The fourth Abeline raised her open hand and slowly closed it, smirking. Gadorprims gasped for air and shrieked as I heard something break, crack. The gore-angel wings around the tortured dragon.
“I have a beating heart. I have a burning dragon soul that Jillsenbane would love to consume. And I have the key to your happiness. Fight me and perish, knowing a simple explosion won’t even scratch me, or, even if by some miracle you win, remember you are now old, remember your woman is disfigured and dead. You have no family nor friends, you lost most of your hair, and developed a hunch. I hold the sole key to your happiness, Francisco, so think it pretty well. Which one will you feed to Jillsenbane?”
I looked at Gadorprims, knocked out, with his head limp and fallen, striving to breath and doing so slowly. I looked at the second Abeline, heartbroken, despondent, looking at both her open, trembling hands with the head tilted so the breast would not obstruct her vision. Were it not for her, Gadorprims would have escaped, and with him the chance to destroy Jillsenbane. I looked at the undead and pulsing horrors that surrounded us. I looked at my malnourished torso and trembling hands.

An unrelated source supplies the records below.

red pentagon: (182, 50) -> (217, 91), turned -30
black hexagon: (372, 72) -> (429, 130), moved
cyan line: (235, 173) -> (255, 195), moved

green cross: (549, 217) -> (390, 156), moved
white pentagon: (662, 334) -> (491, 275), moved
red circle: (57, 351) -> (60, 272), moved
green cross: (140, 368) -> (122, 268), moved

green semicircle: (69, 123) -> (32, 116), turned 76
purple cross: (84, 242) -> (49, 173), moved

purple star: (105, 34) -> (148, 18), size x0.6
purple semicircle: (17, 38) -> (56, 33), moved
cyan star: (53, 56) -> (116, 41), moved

“I hate you, Scarreladai. But yours is the key to my happiness.” I drew Jillsenbane and pointed her in the direction of Gadorprims. “I hate you almost as much as I hate myself. But today I earn the flawless world you offer. No more Jillsenbane, and no more Gadorprims, in exchange of no more suffering or sadness or nights without my beloved.”

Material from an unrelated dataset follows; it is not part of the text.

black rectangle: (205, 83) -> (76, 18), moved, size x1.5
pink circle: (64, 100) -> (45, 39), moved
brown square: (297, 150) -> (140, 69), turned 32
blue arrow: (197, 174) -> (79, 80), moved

“Stop!” cried the second Abeline.
“No,” I said without turning, gesturing the fourth Abeline to proceed. “You cannot offer me what she can. You are dead, my Eurydice, and I was not man enough to go into the Hades and try to save you when I had the chance. Let this parody of Orpheus be dismembered by his own disgrace too.”
Abeline shook her head. “I mean, conjoin a breast to his face first!”
Scarreladai had enough. The fourth Abeline sprouted tattered blue wings and flew up to where the second was. A blue spark appeared in the darkness, both of Abeline’s eyes staring at each other in a way they should never have. The fourth Abeline opened her mouth impossibly wide, and in flash, the dragon beneath replaced the girl for a fraction of a heartbeat. The second Abeline stared fearlessly, almost bored.
“Goodbye Francisco. Have a good lie,” she said with a sweet voice, closing the only eye that still belonged to her. Seconds later, her severed head was on its way to Scarreladai’s stomach. Not much time elapsed until the dragon had consumed her chest and abdomen too.
“Pop the eye too!”
“What?” asked the dragon, now unmasked.
“Pop out her eye, destroy it, have no remain of Abeline left here.”
“Do your task, servant, and you shall have it all:The illusions, her eye to keep or dispose of, and my absolution for attacking me back then. Jillsenbane dies today, and I want to be in the first row for her execution.”
I defused all my sigils. They would do me no good anymore.